Flexible destination liquefied natural gas (LNG) contracts, pipeline/storage inventory, a first-rate commodity trading unit and its newly found international banking partner have made Sempra Energy a global energy player, and the faster that LNG joins the global commodity markets, all the more successful it expects its Connecticut-based commodities business to become. That was the essence of what Sempra LNG and trading executives told the Wachovia Securities LNG Conference last Tuesday in Houston.

The global market will dictate where LNG flows, Sempra LNG CEO Darcel Hulse said, and he is confident that the United States can successfully compete for those supplies as it has in other global commodity markets, ranging from oil to steel to precious metals.

“Marketplace dynamics and price will determine where the gas flows, and it will always govern that,” Hulse said. “Once we get enough infrastructure in place in the United States as we do in oil, gas will begin to look like a commodity just as oil made the transition several years ago.”

In this newly developing global marketplace for natural gas, the ability to employ both physical and financial arbitrage or hedging strategies will be determined by the combination of Sempra’s infrastructure in terminal, pipelines and storage, its trading arm, and now its pending joint venture with the Royal Bank of Scotland, RBS Sempra Commodities LLP.

A key to playing physical arbitrage is having supply contracts with destination flexibility, Hulse said, adding that Sempra has that for half of the Indonesian gas it has under contract to come through its Costa Azul terminal, which is set to open early next year along the Pacific Coast of North Baja California, Mexico. “That’s the foundation,” he said. “And then you need firm regasification capacity.”

Adding a different dimension is financial arbitrage, Hulse said. It requires playing the financial arbitrage between two markets. “You have to have a viable trading entity that is strong in both those markets, with the control of the cargo when it actually sails from its source,” he said.

Sempra’s trading in recent years has been growing globally, but “not as fast as we would have liked,” said Christine Cantor, senior vice president with Sempra Commodities. “With our joint venture with RBS, we’re expecting massive growth.”

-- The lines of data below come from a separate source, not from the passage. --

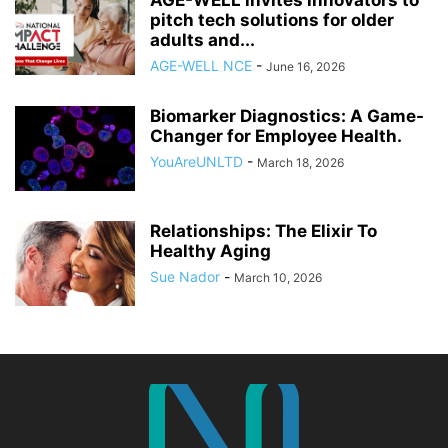
AGE-WELL invites innovators to
pitch tech solutions for older
adults and...
AGE-WELL NCE
-
June 16, 2026
Biomarker Diagnostics: A Game-
Changer for Employee Health.
YouAreUNLTD
-
March 18, 2026
Relationships: The Elixir To
Healthy Aging
Sue Nador
-
March 10, 2026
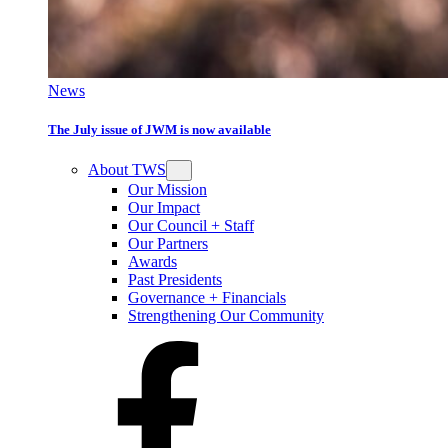
News
The July issue of JWM is now available
About TWS
Our Mission
Our Impact
Our Council + Staff
Our Partners
Awards
Past Presidents
Governance + Financials
Strengthening Our Community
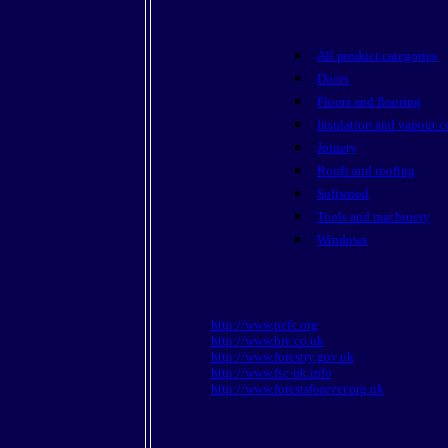
All product categories
Doors
Floors and flooring
Insulation and vapour c
Joinery
Roofs and roofing
Softwood
Tools and machinery
Windows
http://www.pefc.org
http://www.bre.co.uk
http://www.forestry.gov.uk
http://www.fsc-uk.info
http://www.forestsforever.org.uk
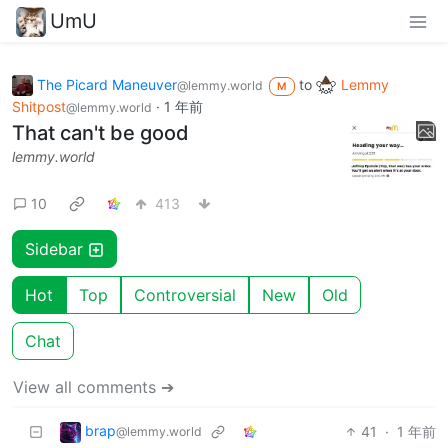
UmU
The Picard Maneuver
to
Lemmy
@lemmy.world
M
Shitpost
·
1 年前
@lemmy.world
That can't be good
lemmy.world
10
413
Sidebar
Hot
Top
Controversial
New
Old
Chat
View all comments ➔
brap
41
·
1 年前
@lemmy.world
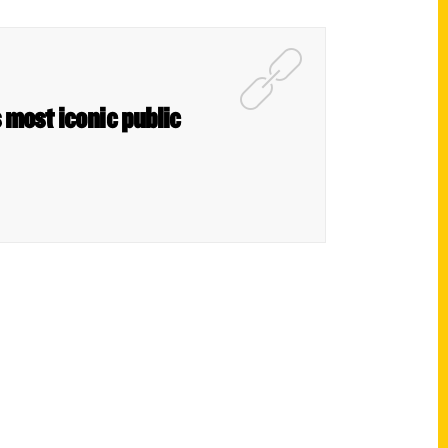
s most iconic public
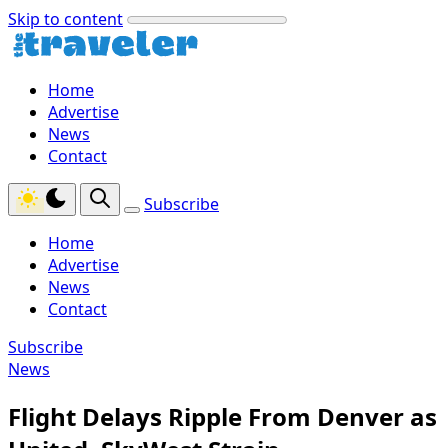
Skip to content
Home
Advertise
News
Contact
Subscribe
Home
Advertise
News
Contact
Subscribe
News
Flight Delays Ripple From Denver as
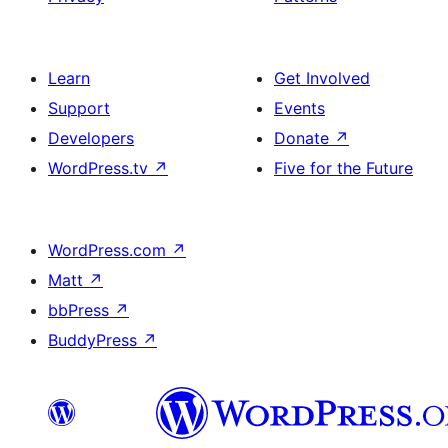
Learn
Get Involved
Support
Events
Developers
Donate
↗
WordPress.tv
↗
Five for the Future
WordPress.com
↗
Matt
↗
bbPress
↗
BuddyPress
↗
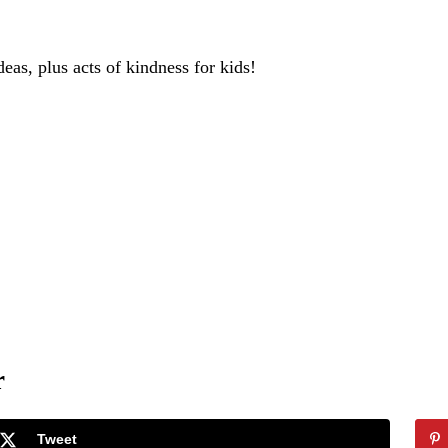
deas, plus acts of kindness for kids!
r
Tweet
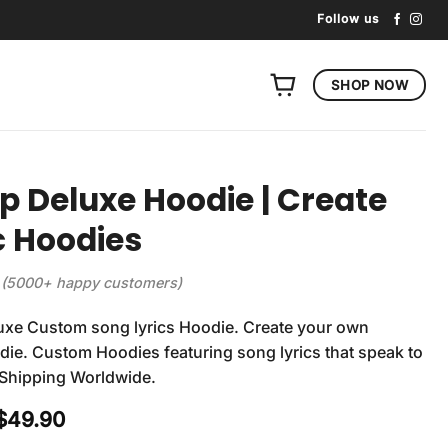
Follow us
SHOP NOW
p Deluxe Hoodie | Create
c Hoodies
(5000+ happy customers)
uxe Custom song lyrics Hoodie. Create your own
ie. Custom Hoodies featuring song lyrics that speak to
 Shipping Worldwide.
Original
Current
$
49.90
price
price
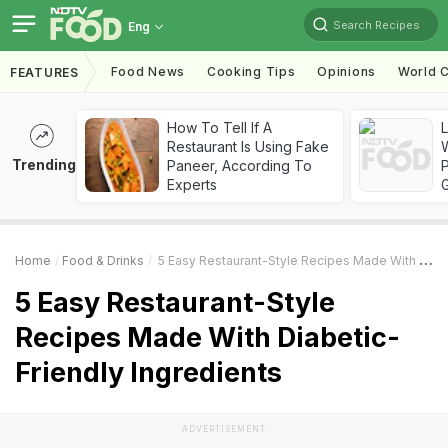
Search Recipes
Eng
Food News
Cooking Tips
Opinions
World C
FEATURES
How To Tell If A
Restaurant Is Using Fake
Trending
Paneer, According To
Experts
Home
Food & Drinks
5 Easy Restaurant-Style Recipes Made With Diabetic-Friendly Ingredients
5 Easy Restaurant-Style
Recipes Made With Diabetic-
Friendly Ingredients
ADVERTISEMENT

She calls the new partnership with RBS, which is scheduled to be closed in early January, “the perfect marriage,” linking the fast-charging physical assets side of Sempra with the trading and now global financial expertise and leverage from RBS. Cantor said RBS’ “AA” credit rating is “huge” for Sempra’s fast-expanding trading operation.

With the RBS financing and access to major customers, Sempra’s success in trading between various energy markets in the United States is going to be expanded globally, Cantor said. “We’re not there yet, though; there is still some ways to go in terms of access to supplies and other issues.”

Cantor said U.S. LNG imports have varied greatly in recent months and years, with month-to-month results that vary widely from positive to negative. However, she is less concerned about this than the volatility, which is always the trading unit’s ally.

In announcing the partnership with RBS last July, Sempra CEO Donald Felsinger and other senior executives indicated that other parts of its business can benefit from the tie with the Royal Bank of Scotland, one of the world’s largest financial institutions and a leader in financing major energy and natural resource facilities. They said RBS’s global project financing leverage could significantly help Sempra’s already substantial holdings in North American LNG projects (see Daily GPI, July 23).